* _PROBLEM STATEMENT_
The records that follow should be returned exactly, pictures excluded.

* _GIVEN RECORDS_

◆ ◆ ◆ ◆ ◆

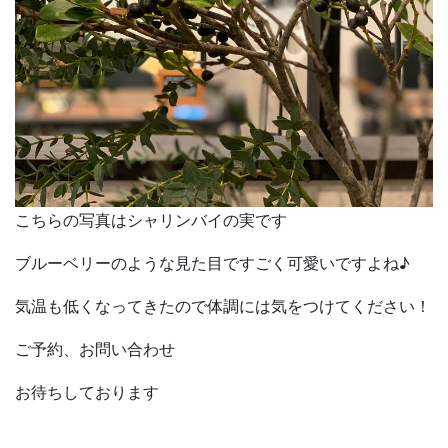
こちらの写真はシャリンバイの実です
ブルーベリーのような見た目ですごく可愛いですよね♪
気温も低くなってきたので体調には気をつけてください！
ご予約、お問い合わせ
お待ちしております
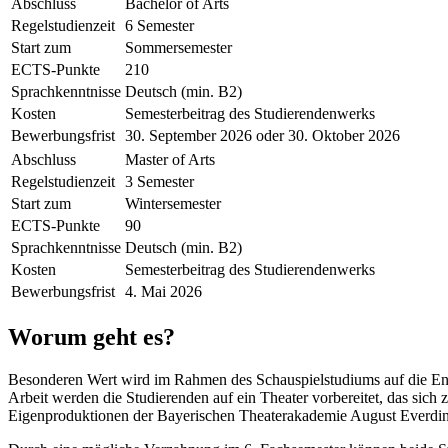
Abschluss
Bachelor of Arts
Regelstudienzeit
6 Semester
Start zum
Sommersemester
ECTS-Punkte
210
Sprachkenntnisse
Deutsch (min. B2)
Kosten
Semesterbeitrag des Studierendenwerks
Bewerbungsfrist
30. September 2026 oder 30. Oktober 2026
Abschluss
Master of Arts
Regelstudienzeit
3 Semester
Start zum
Wintersemester
ECTS-Punkte
90
Sprachkenntnisse
Deutsch (min. B2)
Kosten
Semesterbeitrag des Studierendenwerks
Bewerbungsfrist
4. Mai 2026
Worum geht es?
Besonderen Wert wird im Rahmen des Schauspielstudiums auf die Entw
Arbeit werden die Studierenden auf ein Theater vorbereitet, das sich
Eigenproduktionen der Bayerischen Theaterakademie August Everding 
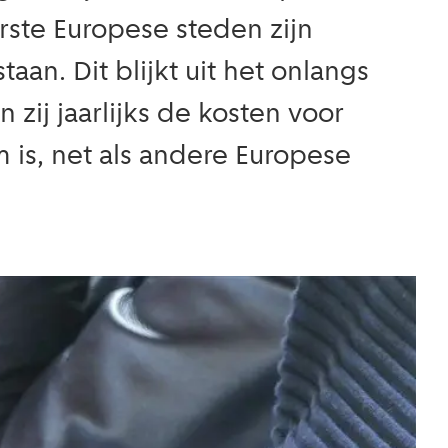
rste Europese steden zijn
aan. Dit blijkt uit het onlangs
ij jaarlijks de kosten voor
is, net als andere Europese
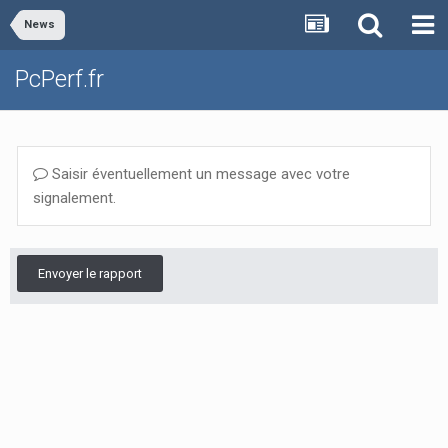
News
PcPerf.fr
Saisir éventuellement un message avec votre
signalement.
Envoyer le rapport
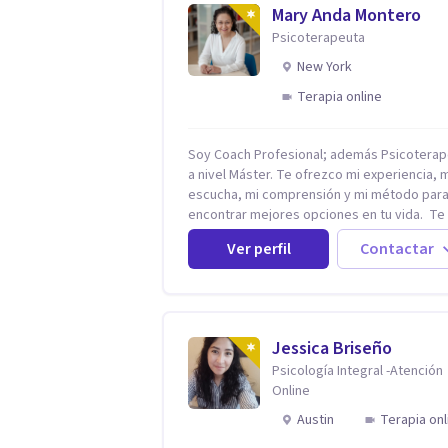
Mary Anda Montero
Psicoterapeuta
New York
Terapia online
Soy Coach Profesional; además Psicoterap
a nivel Máster. Te ofrezco mi experiencia, 
escucha, mi comprensión y mi método par
encontrar mejores opciones en tu vida. Te
acompañaré en tu autodescubrimiento par
Ver perfil
Contactar
asumas el control de tu vida. Te ayudaré a
identificar tus fortalezas y a encontrar la
riqueza que hay en ti para lograr tus metas
éxito. Te apoyaré para que descubras que eres
capaz de convertir los problemas en
Jessica Briseño
oportunidades Tú tienes derecho a vivir c
Psicología Integral -Atención
bienestar, sin culpas, sin remordimientos y
Online
plenitud. Con amor propio todo es posibl
el viaje de tu vida. ¿Te das cuenta que tienes
Austin
Terapia onl
fortalezas que te han llevado a alcanzar me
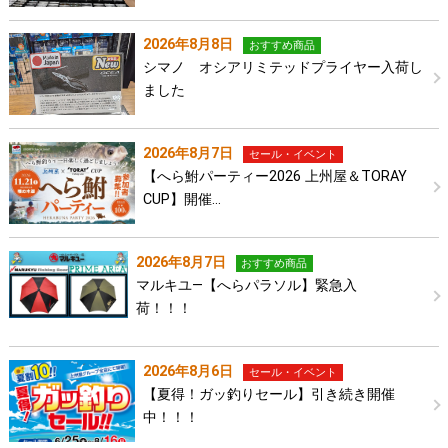
2026年8月8日
おすすめ商品
シマノ オシアリミテッドプライヤー入荷し
ました
2026年8月7日
セール・イベント
【へら鮒パーティー2026 上州屋＆TORAY
CUP】開催…
2026年8月7日
おすすめ商品
マルキユ―【へらパラソル】緊急入
荷！！！
2026年8月6日
セール・イベント
【夏得！ガッ釣りセール】引き続き開催
中！！！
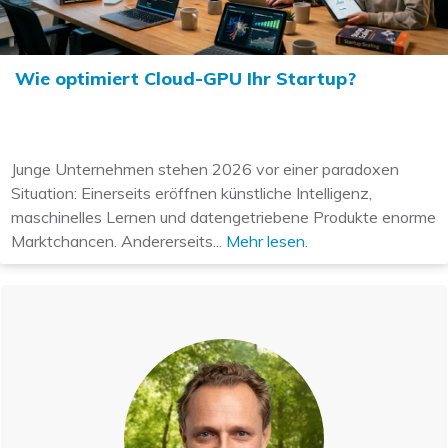
Wie optimiert Cloud-GPU Ihr Startup?
Junge Unternehmen stehen 2026 vor einer paradoxen
Situation: Einerseits eröffnen künstliche Intelligenz,
maschinelles Lernen und datengetriebene Produkte enorme
Marktchancen. Andererseits...
Mehr lesen.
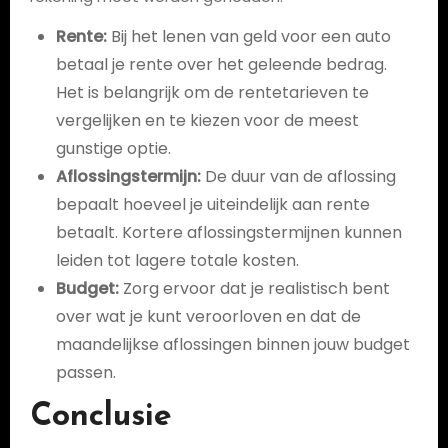
Rente:
Bij het lenen van geld voor een auto
betaal je rente over het geleende bedrag.
Het is belangrijk om de rentetarieven te
vergelijken en te kiezen voor de meest
gunstige optie.
Aflossingstermijn:
De duur van de aflossing
bepaalt hoeveel je uiteindelijk aan rente
betaalt. Kortere aflossingstermijnen kunnen
leiden tot lagere totale kosten.
Budget:
Zorg ervoor dat je realistisch bent
over wat je kunt veroorloven en dat de
maandelijkse aflossingen binnen jouw budget
passen.
Conclusie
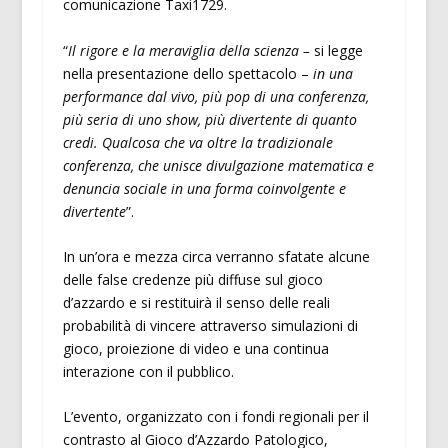
comunicazione Taxi1729.
“
Il rigore e la meraviglia della scienza –
si legge
nella presentazione dello spettacolo –
in una
performance dal vivo, più pop di una conferenza,
più seria di uno show, più divertente di quanto
credi. Qualcosa che va oltre la tradizionale
conferenza, che unisce divulgazione matematica e
denuncia sociale in una forma coinvolgente e
divertente
”.
In un’ora e mezza circa verranno sfatate alcune
delle false credenze più diffuse sul gioco
d’azzardo e si restituirà il senso delle reali
probabilità di vincere attraverso simulazioni di
gioco, proiezione di video e una continua
interazione con il pubblico.
L’evento, organizzato con i fondi regionali per il
contrasto al Gioco d’Azzardo Patologico,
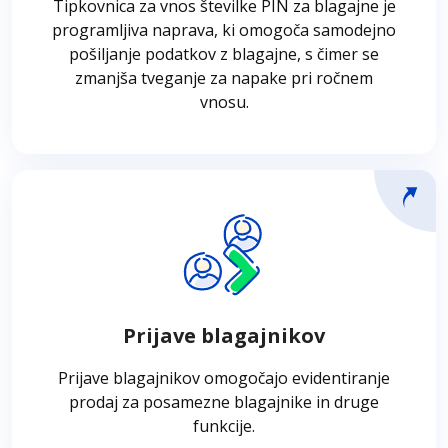
Tipkovnica za vnos številke PIN za blagajne je
PIN ne zahtevajo posredovanja blagajnika,
programljiva naprava, ki omogoča samodejno
podatki z blagajne pa se pošiljajo samodejno,
pošiljanje podatkov z blagajne, s čimer se
kar zmanjša število napak, povezanih z
zmanjša tveganje za napake pri ročnem
ročnim vnosom.
vnosu.
Prijave blagajnikov
Prijave blagajnikov omogočajo evidentiranje
prodaj za posamezne blagajnike na podlagi
osebnih gesel. Prijava v blagajno omogoča
Prijave blagajnikov
ustvarjanje evidenc prodaje za vsakega
blagajnika, izpis njihovih identifikacijskih
Prijave blagajnikov omogočajo evidentiranje
številk na računih in izpis posameznih
prodaj za posamezne blagajnike in druge
prodajnih povzetkov kadarkoli ali ob koncu
funkcije.
dneva.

◆ ◆ ◆ ◆ ◆

* _RESPONSE AREA_
こちらの写真はシャリンバイの実です
ブルーベリーのような見た目ですごく可愛いですよね♪
気温も低くなってきたので体調には気をつけてください！
ご予約、お問い合わせ
お待ちしております
Abschluss
Bachelor of Arts
Regelstudienzeit
6 Semester
Start zum
Sommersemester
ECTS-Punkte
210
Sprachkenntnisse
Deutsch (min. B2)
Kosten
Semesterbeitrag des Studierendenwerks
Bewerbungsfrist
30. September 2026 oder 30. Oktober 2026
Abschluss
Master of Arts
Regelstudienzeit
3 Semester
Start zum
Wintersemester
ECTS-Punkte
90
Sprachkenntnisse
Deutsch (min. B2)
Kosten
Semesterbeitrag des Studierendenwerks
Bewerbungsfrist
4. Mai 2026
Worum geht es?
Besonderen Wert wird im Rahmen des Schauspielstudiums auf die Entw
Arbeit werden die Studierenden auf ein Theater vorbereitet, das sich
Eigenproduktionen der Bayerischen Theaterakademie August Everding 
rste Europese steden zijn
aan. Dit blijkt uit het onlangs
ij jaarlijks de kosten voor
is, net als andere Europese
News
PcPerf.fr
Saisir éventuellement un message avec votre
signalement.
Envoyer le rapport
Mary Anda Montero
Psicoterapeuta
New York
Terapia online
Soy Coach Profesional; además Psicoterap
a nivel Máster. Te ofrezco mi experiencia, 
escucha, mi comprensión y mi método par
encontrar mejores opciones en tu vida. Te
acompañaré en tu autodescubrimiento par
Ver perfil
Contactar
asumas el control de tu vida. Te ayudaré a
identificar tus fortalezas y a encontrar la
riqueza que hay en ti para lograr tus metas
éxito. Te apoyaré para que descubras que eres
capaz de convertir los problemas en
Jessica Briseño
oportunidades Tú tienes derecho a vivir c
Psicología Integral -Atención
bienestar, sin culpas, sin remordimientos y
Online
plenitud. Con amor propio todo es posibl
el viaje de tu vida. ¿Te das cuenta que tienes
Austin
Terapia onl
fortalezas que te han llevado a alcanzar me
2026年8月8日
おすすめ商品
シマノ オシアリミテッドプライヤー入荷し
ました
2026年8月7日
セール・イベント
【へら鮒パーティー2026 上州屋＆TORAY
CUP】開催…
2026年8月7日
おすすめ商品
マルキユ―【へらパラソル】緊急入
荷！！！
2026年8月6日
セール・イベント
【夏得！ガッ釣りセール】引き続き開催
中！！！
Wie optimiert Cloud-GPU Ihr Startup?
Junge Unternehmen stehen 2026 vor einer paradoxen
Situation: Einerseits eröffnen künstliche Intelligenz,
maschinelles Lernen und datengetriebene Produkte enorme
Marktchancen. Andererseits...
Mehr lesen.
Rente:
Bij het lenen van geld voor een auto
betaal je rente over het geleende bedrag.
Het is belangrijk om de rentetarieven te
vergelijken en te kiezen voor de meest
gunstige optie.
Aflossingstermijn:
De duur van de aflossing
bepaalt hoeveel je uiteindelijk aan rente
betaalt. Kortere aflossingstermijnen kunnen
leiden tot lagere totale kosten.
Budget:
Zorg ervoor dat je realistisch bent
over wat je kunt veroorloven en dat de
maandelijkse aflossingen binnen jouw budget
passen.
Conclusie
comunicazione Taxi1729.
“
Il rigore e la meraviglia della scienza –
si legge
nella presentazione dello spettacolo –
in una
performance dal vivo, più pop di una conferenza,
più seria di uno show, più divertente di quanto
credi. Qualcosa che va oltre la tradizionale
conferenza, che unisce divulgazione matematica e
denuncia sociale in una forma coinvolgente e
divertente
”.
In un’ora e mezza circa verranno sfatate alcune
delle false credenze più diffuse sul gioco
d’azzardo e si restituirà il senso delle reali
probabilità di vincere attraverso simulazioni di
gioco, proiezione di video e una continua
interazione con il pubblico.
L’evento, organizzato con i fondi regionali per il
contrasto al Gioco d’Azzardo Patologico,
Tipkovnica za vnos številke PIN za blagajne je
PIN ne zahtevajo posredovanja blagajnika,
programljiva naprava, ki omogoča samodejno
podatki z blagajne pa se pošiljajo samodejno,
pošiljanje podatkov z blagajne, s čimer se
kar zmanjša število napak, povezanih z
zmanjša tveganje za napake pri ročnem
ročnim vnosom.
vnosu.
Prijave blagajnikov
Prijave blagajnikov omogočajo evidentiranje
prodaj za posamezne blagajnike na podlagi
osebnih gesel. Prijava v blagajno omogoča
Prijave blagajnikov
ustvarjanje evidenc prodaje za vsakega
blagajnika, izpis njihovih identifikacijskih
Prijave blagajnikov omogočajo evidentiranje
številk na računih in izpis posameznih
prodaj za posamezne blagajnike in druge
prodajnih povzetkov kadarkoli ali ob koncu
funkcije.
dneva.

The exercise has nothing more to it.